Previous work from this group linked BAT to improved calcium signaling and cardiac function in mice and identified a molecule, 12,13-diHOME, a lipid-controlling hormone (lipokine) that mediates this connection in young, healthy mice [4]. In this study, those researchers investigated this relationship during aging and its connection to the age-related decline in cardiovascular health.
Transplanting fat
The age-dependent decline in the BAT’s thermogenic function is well documented [3], but the BAT’s endocrine function is less explored. To investigate this, the researchers measured circulating lipids in the plasma of human participants aged 65-90, young people aged 18-35, and aged and young male mice. Unsurprisingly, age affected lipid signaling in both humans and mice, with some overlap between the two species, including seven oxylipins that were decreased in both aged mice and humans compared to young controls. One of them is 12,13-diHOME, a molecule that is released by BAT and has a positive impact on cardiac function [4].

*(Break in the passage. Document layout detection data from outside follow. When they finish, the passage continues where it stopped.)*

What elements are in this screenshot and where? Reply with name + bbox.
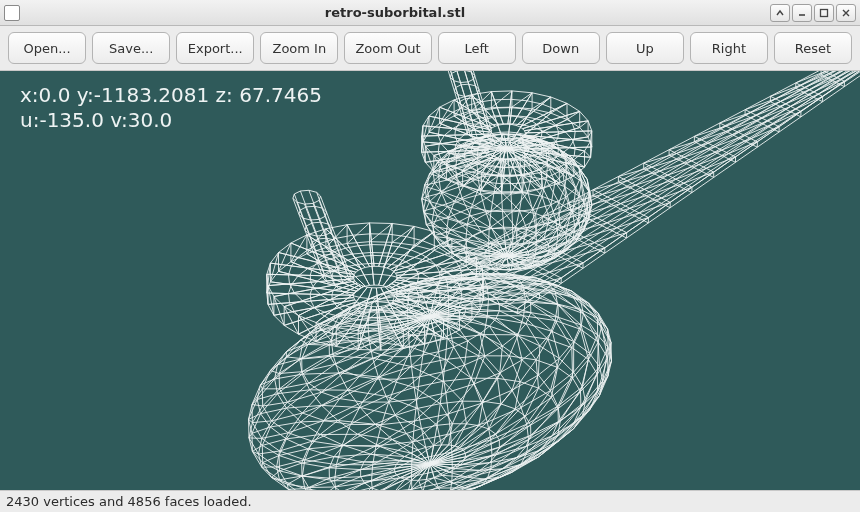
rollup-button[interactable] [770,4,790,22]
window-title: retro-suborbital.stl [26,5,764,20]
maximize-button[interactable] [814,4,834,22]
overlay-line-2: u:-135.0 v:30.0 [20,108,172,132]
left-button[interactable]: Left [438,32,516,64]
export-button[interactable]: Export... [176,32,254,64]
close-button[interactable] [836,4,856,22]
camera-overlay: x:0.0 y:-1183.2081 z: 67.7465 u:-135.0 v… [20,83,322,133]
viewport-3d[interactable]: x:0.0 y:-1183.2081 z: 67.7465 u:-135.0 v… [0,71,860,490]
open-button[interactable]: Open... [8,32,86,64]
reset-button[interactable]: Reset [774,32,852,64]
status-bar: 2430 vertices and 4856 faces loaded. [0,490,860,512]
toolbar: Open... Save... Export... Zoom In Zoom O… [0,26,860,71]
wireframe-mesh [0,71,860,490]
svg-rect-1 [821,9,828,16]
up-button[interactable]: Up [606,32,684,64]
app-icon [4,5,20,21]
down-button[interactable]: Down [522,32,600,64]
right-button[interactable]: Right [690,32,768,64]
zoom-in-button[interactable]: Zoom In [260,32,338,64]
zoom-out-button[interactable]: Zoom Out [344,32,431,64]
minimize-button[interactable] [792,4,812,22]
status-text: 2430 vertices and 4856 faces loaded. [6,494,252,509]
window-titlebar: retro-suborbital.stl [0,0,860,26]
save-button[interactable]: Save... [92,32,170,64]
overlay-line-1: x:0.0 y:-1183.2081 z: 67.7465 [20,83,322,107]
window-controls [770,4,856,22]
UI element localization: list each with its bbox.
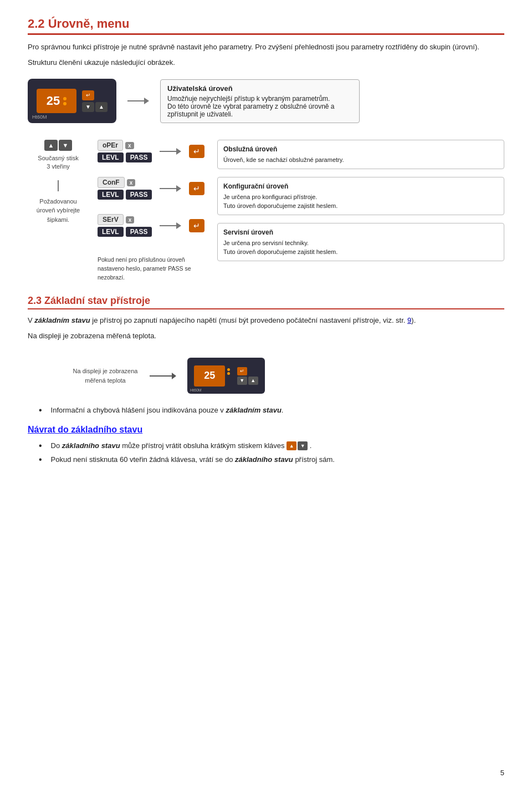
simul-press-text: Současný stisk 3 vteřiny [38,154,78,171]
oper-x-badge: x [125,142,134,149]
vert-line-top [58,180,59,191]
down-arrow-icon: ▼ [82,102,94,112]
pass-label-1: PASS [126,152,152,162]
conf-arrowhead [176,185,181,192]
servisni-desc2: Tuto úroveň doporučujeme zajistit heslem… [223,247,498,257]
serv-tags: SErV x LEVL PASS [98,214,152,237]
oper-arrowhead [176,148,181,155]
section-23-para2: Na displeji je zobrazena měřená teplota. [28,331,504,342]
oper-enter-icon: ↵ [189,145,204,158]
conf-tags: ConF x LEVL PASS [98,177,152,200]
dot-2 [63,102,66,105]
levl-label-2: LEVL [98,190,124,200]
conf-label: ConF [98,177,125,188]
servisni-infobox: Servisní úroveň Je určena pro servisní t… [217,223,504,261]
conf-connector [160,185,181,192]
dots-small [227,368,230,375]
device-btn-group-bottom: ↵ ▼ ▲ [237,367,258,385]
para1d: ). [411,316,416,324]
callout-tip [172,373,176,379]
section-23: 2.3 Základní stav přístroje V základním … [28,295,504,465]
enter-button-icon: ↵ [82,90,94,100]
dot-1 [63,97,66,100]
serv-arrowhead [176,222,181,229]
navrat-bullet-1-text: Do základního stavu může přístroj vrátit… [51,440,312,451]
down-btn-bottom: ▼ [237,377,247,385]
simul-press-block: ▲ ▼ Současný stisk 3 vteřiny [38,140,78,176]
user-level-infobox: Uživatelská úroveň Umožňuje nejrychlejší… [160,79,360,123]
serv-line [160,225,176,226]
left-annotation-text: Požadovanou úroveň vybírejte šipkami. [30,191,86,225]
conf-x-badge: x [127,179,136,186]
levl-label-1: LEVL [98,152,124,162]
oper-connector [160,148,181,155]
simul-arrows: ▲ ▼ [38,140,78,151]
pass-label-3: PASS [126,227,152,237]
oper-level-row: oPEr x LEVL PASS ↵ [98,140,208,162]
para1b: základním stavu [34,316,90,324]
user-level-title: Uživatelská úroveň [167,84,352,93]
up-btn-bottom: ▲ [248,377,258,385]
dot-s1 [227,368,230,371]
user-level-diagram: 25 ↵ ▼ ▲ [28,79,504,123]
user-level-desc1: Umožňuje nejrychlejší přístup k vybraným… [167,95,352,103]
levl-label-3: LEVL [98,227,124,237]
obsluha-title: Obslužná úroveň [223,144,498,154]
section-22: 2.2 Úrovně, menu Pro správnou funkci pří… [28,17,504,282]
display-callout-text: Na displeji je zobrazena měřená teplota [72,367,139,385]
obsluha-infobox: Obslužná úroveň Úroveň, kde se nachází o… [217,140,504,169]
conf-enter-icon: ↵ [189,182,204,195]
info-bullet-text: Informační a chybová hlášení jsou indiko… [51,405,284,416]
device-illustration-bottom: 25 ↵ ▼ ▲ Ht60M [187,358,265,394]
oper-line [160,151,176,152]
para1c: je přístroj po zapnutí napájecího napětí… [90,316,407,324]
serv-label: SErV [98,214,124,225]
conf-line [160,188,176,189]
serv-connector [160,222,181,229]
konfig-infobox: Konfigurační úroveň Je určena pro konfig… [217,177,504,215]
serv-level-row: SErV x LEVL PASS ↵ [98,214,208,237]
inline-down-icon: ▲ [287,441,296,450]
serv-enter-icon: ↵ [189,219,204,232]
display-number: 25 [47,95,60,107]
konfig-desc2: Tuto úroveň doporučujeme zajistit heslem… [223,201,498,211]
obsluha-desc: Úroveň, kde se nachází obslužné parametr… [223,155,498,165]
pass-note: Pokud není pro příslušnou úroveň nastave… [98,256,208,282]
arrow-head [144,98,149,104]
device-sm-label: Ht60M [190,388,202,392]
tri-down-icon: ▼ [59,140,72,151]
device-display-bottom: 25 [194,365,225,387]
device-label: Ht60M [32,114,47,120]
navrat-bullet-2-text: Pokud není stisknuta 60 vteřin žádná klá… [51,454,335,465]
user-level-arrow [127,98,149,104]
callout-line [150,375,172,377]
section-23-title: 2.3 Základní stav přístroje [28,295,504,309]
servisni-desc1: Je určena pro servisní techniky. [223,238,498,248]
display-dots [63,97,66,105]
levels-column: oPEr x LEVL PASS ↵ C [98,140,208,282]
oper-label: oPEr [98,140,123,151]
section-22-para2: Strukturu členění ukazuje následující ob… [28,57,504,68]
display-note: Na displeji je zobrazena měřená teplota [73,368,138,384]
device-illustration-top: 25 ↵ ▼ ▲ [28,79,116,123]
callout-arrow [150,373,176,379]
section-23-para1: V základním stavu je přístroj po zapnutí… [28,315,504,326]
arrow-line [127,100,144,101]
navrat-bullet-1: Do základního stavu může přístroj vrátit… [39,440,504,451]
oper-tags: oPEr x LEVL PASS [98,140,152,162]
up-arrow-icon: ▲ [95,102,108,112]
right-info-boxes: Obslužná úroveň Úroveň, kde se nachází o… [217,140,504,282]
tri-up-icon: ▲ [44,140,58,151]
conf-level-row: ConF x LEVL PASS ↵ [98,177,208,200]
page-number: 5 [500,769,504,777]
device-bottom-diagram: Na displeji je zobrazena měřená teplota … [72,358,504,394]
levels-diagram: ▲ ▼ Současný stisk 3 vteřiny Požadovanou… [28,140,504,282]
inline-key-buttons: ▲ ▼ [287,441,308,450]
section-22-title: 2.2 Úrovně, menu [28,17,504,35]
inline-up-icon: ▼ [298,441,308,450]
device-buttons-top: ↵ ▼ ▲ [82,90,108,112]
user-level-desc2: Do této úrovně lze vybrat parametry z ob… [167,103,352,118]
konfig-desc1: Je určena pro konfiguraci přístroje. [223,192,498,202]
navrat-bullet-list: Do základního stavu může přístroj vrátit… [39,440,504,465]
display-num-bottom: 25 [204,370,215,382]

Transplanting BAT from young mice to the visceral cavities of sex-matched aged mice led to improvements in many metrics of cardiac function and health in these mice, suggesting that BAT transplantation ameliorated their age-related cardiac problems. This was judged to be through the release of 12,13-diHOME, as BAT transplantation increased circulating 12,13-diHOME in aged mice. Such beneficial effects were not observed when white adipose tissue was transplanted, suggesting that these effects are specific to BAT.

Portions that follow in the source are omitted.